Ah, a escola! Descolada de tudo. Preocupada em fazer xs meninx cumprirem regras: não pode usar boné, tem que sentar adequadamente, conversam demais, não podem demonstrar afeto. Beijar na escola? Dá ocorrência.
Um amigo tem um pesadelo recorrente. Sonha que voltou a estudar. Acho tão simbólico!
Uma amiga, professora, aposentou dia desses. Disse que o trabalho era como uma prisão semiaberta, só que ao contrário. Passava o dia na prisão, e à noite, voltava pra casa.
Meus alunos rasparam o "s" e o "a" da palavra sala, escrita acima de cada porta que identificavam as salas de aula. Substituíram por "c" e "e": cela! O arame farpado no muro, as grades e os cadeados, além da domesticação dos corpos, me obrigavam a concordar com eles.
Fomos procurar "Deus e o diabo na terra do sol" no YouTube. Achamos "A hora e a vez de Augusto Matraga". Assistimos o trailer com o lindo do João Miguel, que adoro.
"Mãe, eu quero assistir esse filme, também!"
"Sim, meu filho! Vamos assistir juntos. A hora e a vez de Augusto Matraga é um dos meus contos preferidos. Lembra que eu sempre digo que a minha hora e a minha vez vai chegar? Então... É fala do personagem".
"Não dá spoiler, mãe!"
Falei que Guimarães fazia aniversário. 108 anos. Já estivemos em sua casa, em Cordisburgo. Os livros dele estão por aqui, em toda parte. São como bíblia pra mim. Falei que Sagarana, livro onde está o conto do Matraga, completou 70 anos.
Ah, se a escola fosse ao cinema. Minha professora querida, Inês Teixeira, escreveu livro sobre isso.
"Filho, vamos deixar o sertão e voltar pra Europa, porque é sobre este, o tema da prova de amanhã."
Na hora de dormir fui ler Paulo Freire. "Pedagogia dos sonhos possíveis". Presente da minha amiga, Ofélia. Sonhei com a escola. Dava aulas sobre cinema novo, Guimarães Rosa e sertão.
"Sonhar é um ato político necessário", dizia Paulo Freire.
Segundo ele, "não há mudança sem sonho como não há sonho sem esperança"...
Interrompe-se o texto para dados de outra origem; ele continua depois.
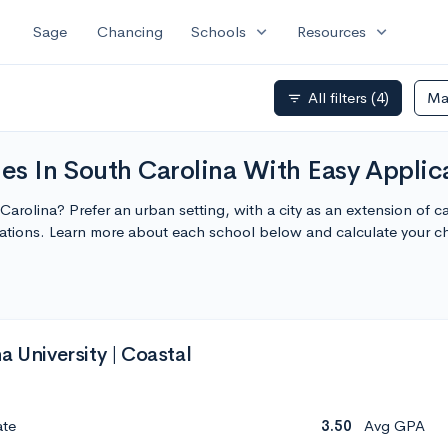
expand_more
expand_more
Sage
Chancing
Schools
Resources
All filters
(4)
Ma
filter_list
ges In South Carolina With Easy Applic
h Carolina? Prefer an urban setting, with a city as an extension of
cations. Learn more about each school below and calculate your 
a University | Coastal
ate
3.50
Avg GPA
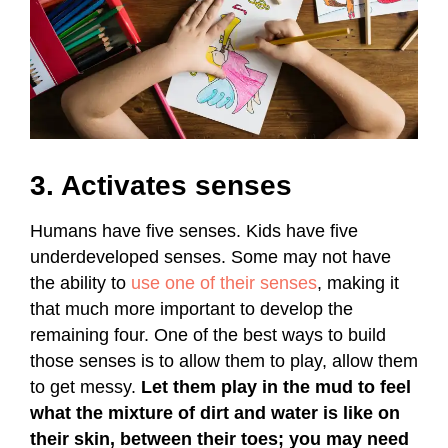
3. Activates senses
Humans have five senses. Kids have five
underdeveloped senses. Some may not have
the ability to
use one of their senses
, making it
that much more important to develop the
remaining four. One of the best ways to build
those senses is to allow them to play, allow them
to get messy.
Let them play in the mud to feel
what the mixture of dirt and water is like on
their skin, between their toes; you may need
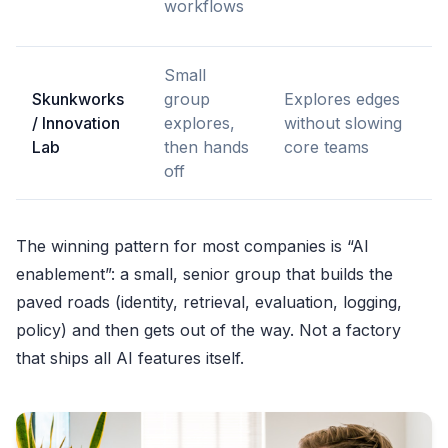
workflows
f
Small
H
Skunkworks
group
Explores edges
f
/ Innovation
explores,
without slowing
o
Lab
then hands
core teams
p
off
a
The winning pattern for most companies is “AI
enablement”: a small, senior group that builds the
paved roads (identity, retrieval, evaluation, logging,
policy) and then gets out of the way. Not a factory
that ships all AI features itself.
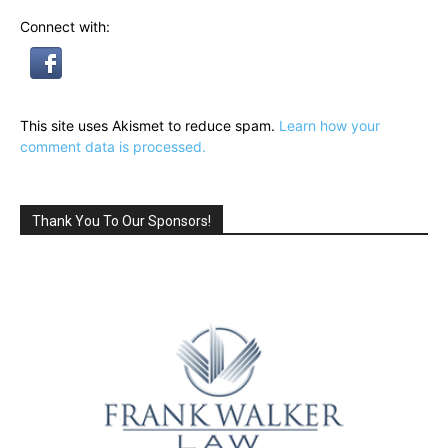
Connect with:
This site uses Akismet to reduce spam.
Learn how your
comment data is processed.
Thank You To Our Sponsors!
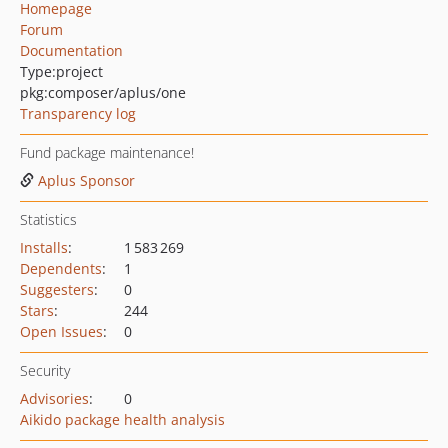
Homepage
Forum
Documentation
Type:
project
pkg:composer/aplus/one
Transparency log
Fund package maintenance!
Aplus Sponsor
Statistics
Installs
:
1 583 269
Dependents
:
1
Suggesters
:
0
Stars
:
244
Open Issues
:
0
Security
Advisories
:
0
Aikido package health analysis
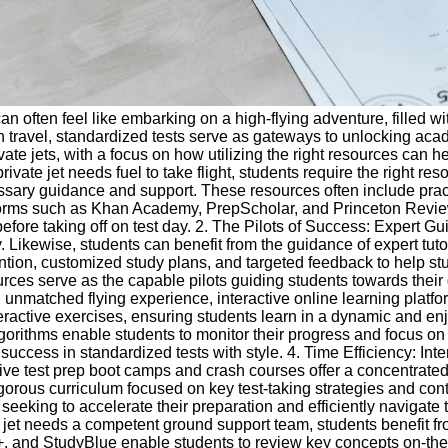
an often feel like embarking on a high-flying adventure, filled wi
n travel, standardized tests serve as gateways to unlocking acade
e jets, with a focus on how utilizing the right resources can he
te jet needs fuel to take flight, students require the right reso
sary guidance and support. These resources often include pract
tforms such as Khan Academy, PrepScholar, and Princeton Review 
fore taking off on test day. 2. The Pilots of Success: Expert Gu
ikewise, students can benefit from the guidance of expert tutor
tention, customized study plans, and targeted feedback to help 
urces serve as the capable pilots guiding students towards their d
n unmatched flying experience, interactive online learning platfo
ractive exercises, ensuring students learn in a dynamic and e
lgorithms enable students to monitor their progress and focus o
success in standardized tests with style. 4. Time Efficiency: I
nsive test prep boot camps and crash courses offer a concentrate
orous curriculum focused on key test-taking strategies and cont
eeking to accelerate their preparation and efficiently navigate 
e jet needs a competent ground support team, students benefit fr
s+, and StudyBlue enable students to review key concepts on-the-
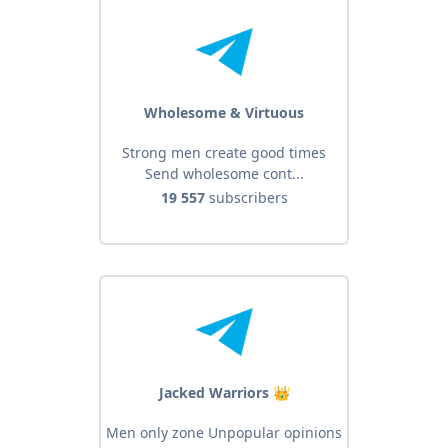
Wholesome & Virtuous
Strong men create good times
Send wholesome cont...
19 557
subscribers
Jacked Warriors 👑
Men only zone Unpopular opinions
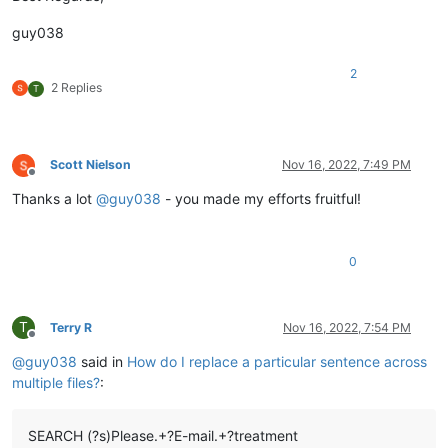
guy038
2
2 Replies
T
Scott Nielson
Nov 16, 2022, 7:49 PM
Offline
Thanks a lot
@
guy038
- you made my efforts fruitful!
0
T
Terry R
Nov 16, 2022, 7:54 PM
Offline
@
guy038
said in
How do I replace a particular sentence across
multiple files?
:
SEARCH (?s)Please.+?E-mail.+?treatment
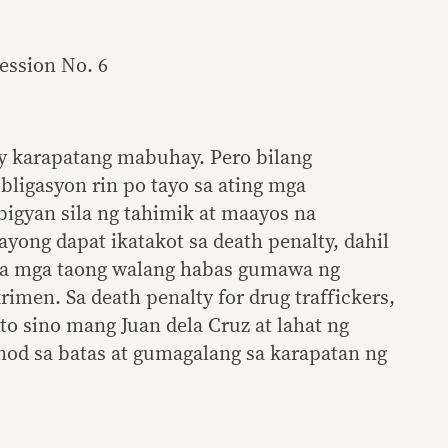
Session No. 6
y karapatang mabuhay. Pero bilang
ligasyon rin po tayo sa ating mga
yan sila ng tahimik at maayos na
ong dapat ikatakot sa death penalty, dahil
 sa mga taong walang habas gumawa ng
imen. Sa death penalty for drug traffickers,
to sino mang Juan dela Cruz at lahat ng
od sa batas at gumagalang sa karapatan ng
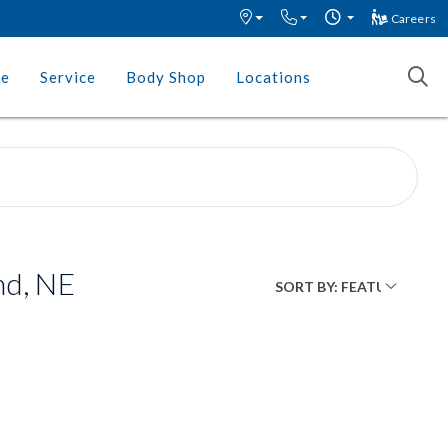
Careers
ce
Service
Body Shop
Locations
nd, NE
segunda-feira, 27 de junho de 2016

Sambar na corda bamba

A semana que passou foi intensa. Completei 50 anos na quinta feira, dia 23, e como em todo aniversário, foi dia de reflexão. Ganhei de presente a visita da minha amiga, Carmen, que não via há algum tempo. Tê-la aqui, comigo, sentada à mesa, com a janela-azul-de-tramela ao fundo, mudando a minha a paisagem, amplificou ainda mais os sentimentos. Passei o resto da semana revivendo o momento belo que foi a sua visita e digerindo as emoções que a conversa trouxe à tona. No sábado, o dia começou com o anúncio da morte da Dindinha Maria. Casada com o irmão de mamãe, Dindinha ajudou a criar todos nós. Fui ao velório, quis me despedir. Quando a moça que rezava o terço perguntou se alguém queria falar alguma coisa, emocionada, entre choro, contei da minha gratidão a essa mulher generosa que acolhia todo mundo em sua casa. Me disseram que o papagaio dela continua lá, na cozinha, a chamar por ela: "mãe, mãe, ô mãe"... Ontem, fiquei sabendo da morte de Bárbara Rosa, moça jovem, cheia de vida que acompanhava o cantor Liniker. Descobri Liniker há alguns meses e virou inspiração pra mim. Gosto de sua música preta, mas gosto ainda mais de sua atitude lacradora: "ninguém vai me tombar, não!", ele diz. Segundo ele, ao menor sinal de ameaça, ele passa logo três batons e se empodera ainda mais. Há uns dias atrás, ouvi Bárbara no Programa Metrópolis. Quando a apresentadora, Adriana Couto, perguntou aos integrantes do projeto "Salada das Frutas" (Liniker, As Bahiana e a Cozinha Mineira e Tássia Reis) sobre o sonho de cada um deles, Bárbara respondeu que o dela era cantar com Criolo. Não deu tempo. Morreu na madrugada de domingo, tão jovem, aos 21 anos. No sábado, quando fui ao cemitério no enterro da Dindinha, andei por entre os túmulos, lembrando dos entes queridos que foram enterrados ali: mamãe, papai, vovó, vovô, dindinha... A certeza da vida é a morte, mas vivemos como se não fôssemos morrer nunca. Ir a um velório ou a um enterro nos ajuda a refletir sobre a fragilidade do que somos. Ajuda a pensar que estar vivo é uma dádiva, e por isso, hoje, tem esse nome: presente. Com as emoções em turbilhão, comecei o dia lendo Cecília Meireles:
"Tu tens um medo:
Acabar.
Não vês que acabas todo o dia.
Que morres no amor.
Na tristeza.
Na dúvida.
No desejo.
Que te renovas todo o dia.
No amor.
Na tristeza.
Na dúvida.
No desejo.
Que és sempre outro.
Que és sempre o mesmo.
Que morrerás por idades imensas.
Até não teres medo de morrer.
E então serás eterno."
Bárbara não conseguiu realizar um de seu sonhos que era cantar com Criolo, mas realizou outros. Então, bora tentar realizar o nosso sonho, hoje. Porque amanhã, ninguém sabe. E como Bábara cantava com o "Salada de Frutas": "boto o salto e vou pro mundo, nessa corda bamba, sambar!"
Bora, subir no salto, passar o batom vermelho e lacrar o dia de hoje!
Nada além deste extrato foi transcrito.